Checking password strength without making users suffer
"Minimum 8 characters, uppercase letter, digit, special character" — Sound familiar? Feels like filling out a government form. The password aaaaaA1! technically passes, while "LoremIpsum LoremIpsum LoremLorem IpsumIpsum" doesn't. So instead, I calculate entropy: it measures the actual difficulty of brute-forcing, not just ticking boxes for security theater. A long simple password can be stronger than a short "complex" one. Bonus — a funny error message that makes rejection a little less painful.
How to calculate entropy?
Easy — just count how many attempts are needed to brute-force the password! It's the number of possible characters (base) raised to the power of the length (exponent). That's it. Well, almost. Why? Because if the password is "aaaaaa", it formally has 6 characters, but in reality it's just one character repeated six times. So we need to account not only for length but also for character diversity. Let's get to it.
Step 1: Determine the base
Let's count which character classes are present in the password:
| Class | Adds to base |
|---|---|
| Lowercase letters (a-z) | +26 |
| Uppercase letters (A-Z) | +26 |
| Digits (0-9) | +10 |
| Other characters (!@# etc.) | +26 |
If you used lowercase, uppercase, and digits — base = 62. Only digits — base = 10.
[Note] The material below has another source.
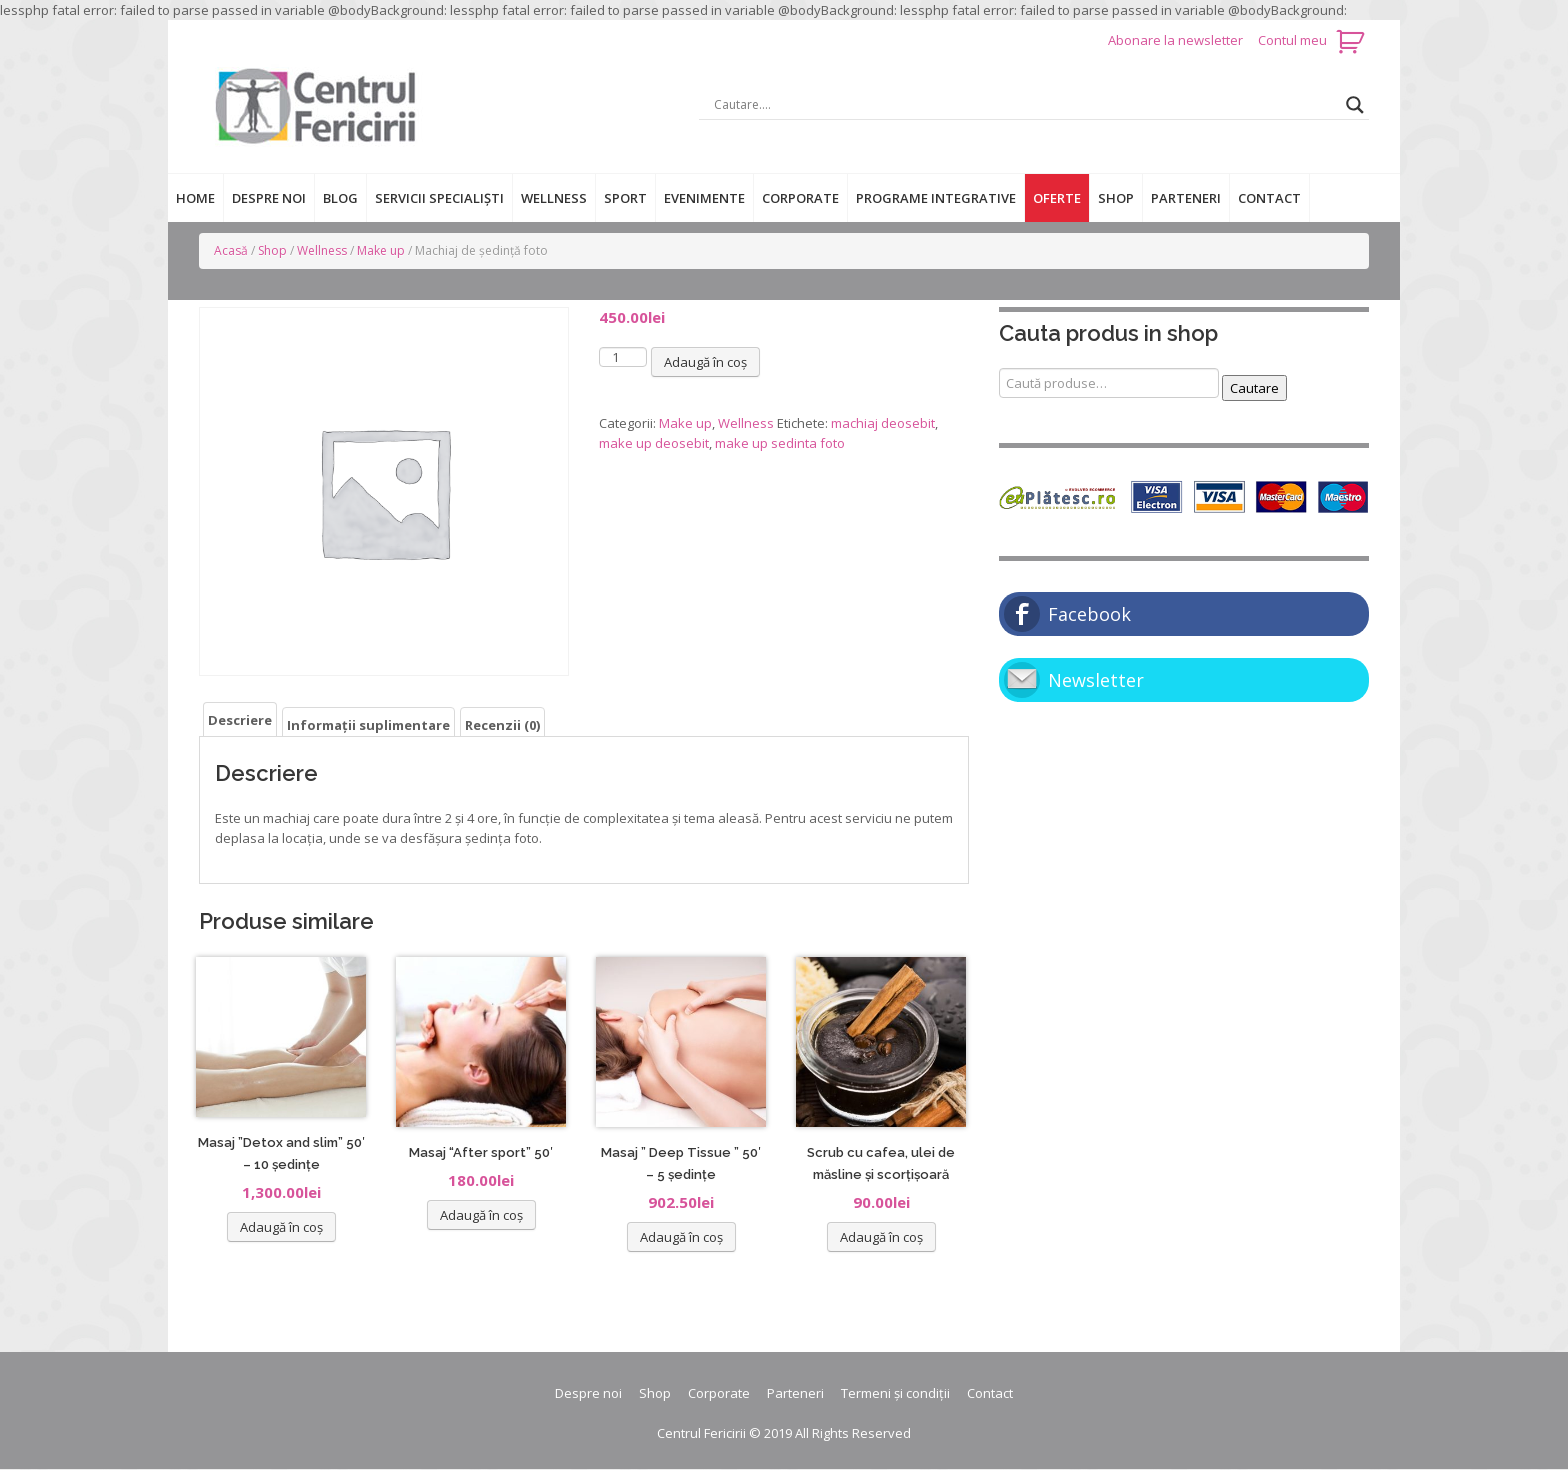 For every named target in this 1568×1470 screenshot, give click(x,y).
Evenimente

Step 2: Exponent adjusted for repetitions
Each unique character counts as 1.0, each repeat — 0.3. What for? To reduce the weight of identical characters while still counting them — they do add some complexity, after all.
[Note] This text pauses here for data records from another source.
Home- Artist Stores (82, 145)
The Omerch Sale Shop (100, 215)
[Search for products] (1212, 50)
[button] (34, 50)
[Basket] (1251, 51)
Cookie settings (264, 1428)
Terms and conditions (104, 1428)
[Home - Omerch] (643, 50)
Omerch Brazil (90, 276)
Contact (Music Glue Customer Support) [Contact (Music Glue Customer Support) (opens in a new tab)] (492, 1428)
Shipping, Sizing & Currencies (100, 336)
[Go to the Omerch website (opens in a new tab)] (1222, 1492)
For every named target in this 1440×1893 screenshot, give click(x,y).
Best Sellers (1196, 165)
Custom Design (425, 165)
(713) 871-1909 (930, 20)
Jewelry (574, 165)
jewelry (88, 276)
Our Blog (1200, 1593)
Exponent = unique_count × 1.0 + repeat_count × 0.3
Step 3: Threshold
We set a threshold — a balance between user convenience and security. I chose 10¹², which is roughly the level where brute-force becomes impractical for online attacks. If the result (base raised to the exponent) is below the threshold — the password is weak, and the user has to come up with a better one.
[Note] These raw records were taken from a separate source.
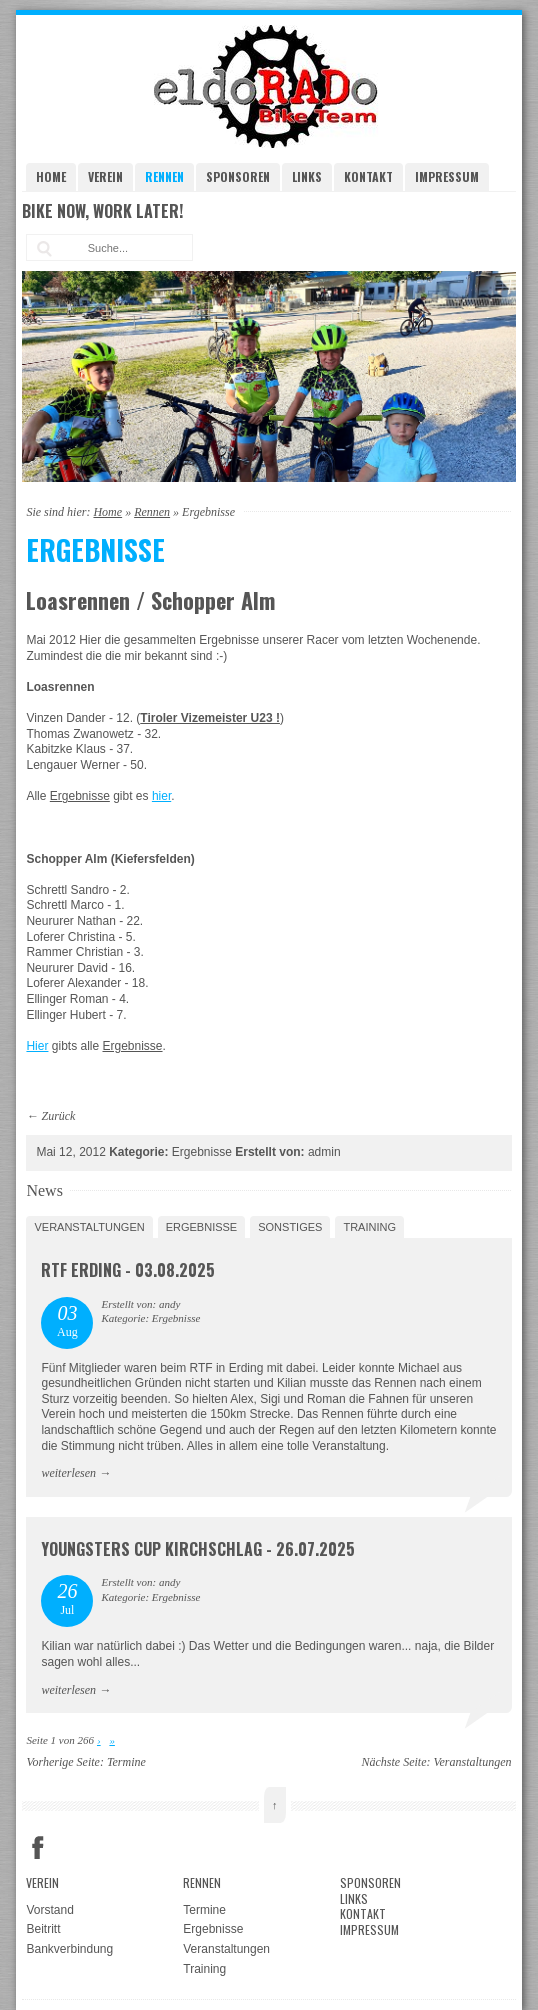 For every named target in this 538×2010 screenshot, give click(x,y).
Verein (105, 176)
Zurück (58, 1116)
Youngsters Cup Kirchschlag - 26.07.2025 (198, 1549)
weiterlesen (68, 1473)
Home (51, 176)
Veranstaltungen (89, 1227)
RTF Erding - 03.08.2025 (128, 1270)
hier (161, 796)
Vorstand (49, 1910)
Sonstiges (290, 1227)
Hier (37, 1046)
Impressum (447, 176)
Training (369, 1227)
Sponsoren (238, 176)
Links (307, 176)
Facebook (38, 1848)
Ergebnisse (202, 1227)
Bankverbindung (69, 1949)
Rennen (164, 176)
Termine (126, 1762)
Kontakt (368, 176)
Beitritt (43, 1929) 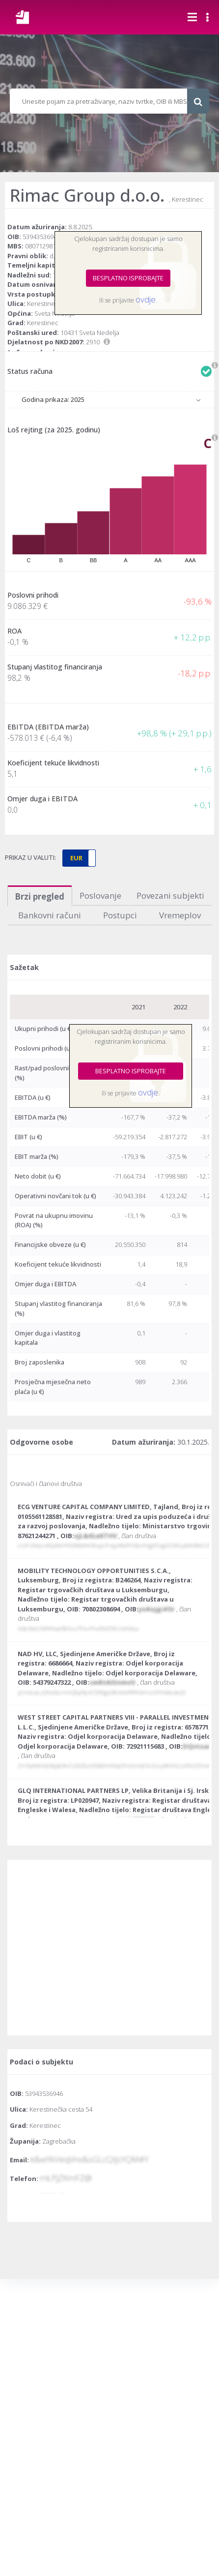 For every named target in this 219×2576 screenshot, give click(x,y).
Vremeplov (180, 915)
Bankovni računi (49, 915)
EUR (76, 857)
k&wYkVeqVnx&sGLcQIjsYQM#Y (89, 2159)
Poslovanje (100, 895)
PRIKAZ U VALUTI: (30, 857)
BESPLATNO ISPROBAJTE (128, 277)
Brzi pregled (39, 896)
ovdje (146, 299)
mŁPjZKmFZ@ (66, 2177)
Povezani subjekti (170, 895)
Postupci (120, 915)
Shortest passwords that still pass (remove one character and they fail)
| Password | Base | Uniq. | Rep. | Exponent | Result |
|---|---|---|---|---|---|
| V1@dDra | 88 | 7 | 0 | 7 | 88^7 ≈ 40e12 |
| V1@dV1@dV1@d | 88 | 4 | 8 | 6.4 | 88^6.4 ≈ 3e12 |
| VladVladVladVl | 52 | 4 | 10 | 7 | 52^7 ≈ 1e12 |
| vladvladvladvladvla | 26 | 4 | 15 | 8.5 | 26^8.5 ≈ 1e12 |
| 12345678901234567 | 10 | 10 | 7 | 12.1 | 10^12.1 ≈ 1e12 |
| 111111111111111111111111111111111111111 | 10 | 1 | 38 | 12.4 | 10^12.4 ≈ 2e12 |
| horsejump | 26 | 9 | 0 | 9 | 26^9 ≈ 5e12 |
As you can see, the very first password with just 7 characters is the hardest to crack. And the second one — 12 characters — would sail through complexity checks on most websites, yet in my system it barely scrapes by.
And a funny error message to get the user to actually pick a stronger password
Code example
var funnyNames = []string{
"Alice", "Bob", "Gizmo", "Noodle", "Pickle", "Wombat", "Bubbles", "Sprocket", "Muffin",
"Einstein", "Tesla", "Curie", "Newton", "Turing", "Lovelace", "Hawking",
"Gandalf", "Yoda", "Sherlock", "Pikachu", "Groot", "Dobby", "Epstein",
}
func checkPasswordStrength(password string) error {
const minComplexity = 1e12
var hasLower, hasUpper, hasDigit, hasOther bool
unique := make(map[rune]struct{})
for _, r := range password {
switch {
case unicode.IsLower(r):
hasLower = true
case unicode.IsUpper(r):
hasUpper = true
case unicode.IsDigit(r):
hasDigit = true
default:
hasOther = true
}
unique[r] = struct{}{}
}
baseComplexity := 0
if hasLower {
baseComplexity += 26
}
if hasUpper {
baseComplexity += 26
}
if hasDigit {
baseComplexity += 10
}
if hasOther {
baseComplexity += 26
}
total := utf8.RuneCountInString(password)
exponent := float64(len(unique)) + float64(total-len(unique))*0.3
result := math.Pow(float64(baseComplexity), exponent)
if result < minComplexity {
name := funnyNames[rand.Intn(len(funnyNames))]
return fmt.Errorf("error, this password uses %s, choose another one", name)
}
return nil
}
Try it yourself with this interactive demo
Entered passwords are not sent anywhere. Trust me.
P.S. Use a password manager. You only need to remember one password. The rest can be long, complex, and always unique.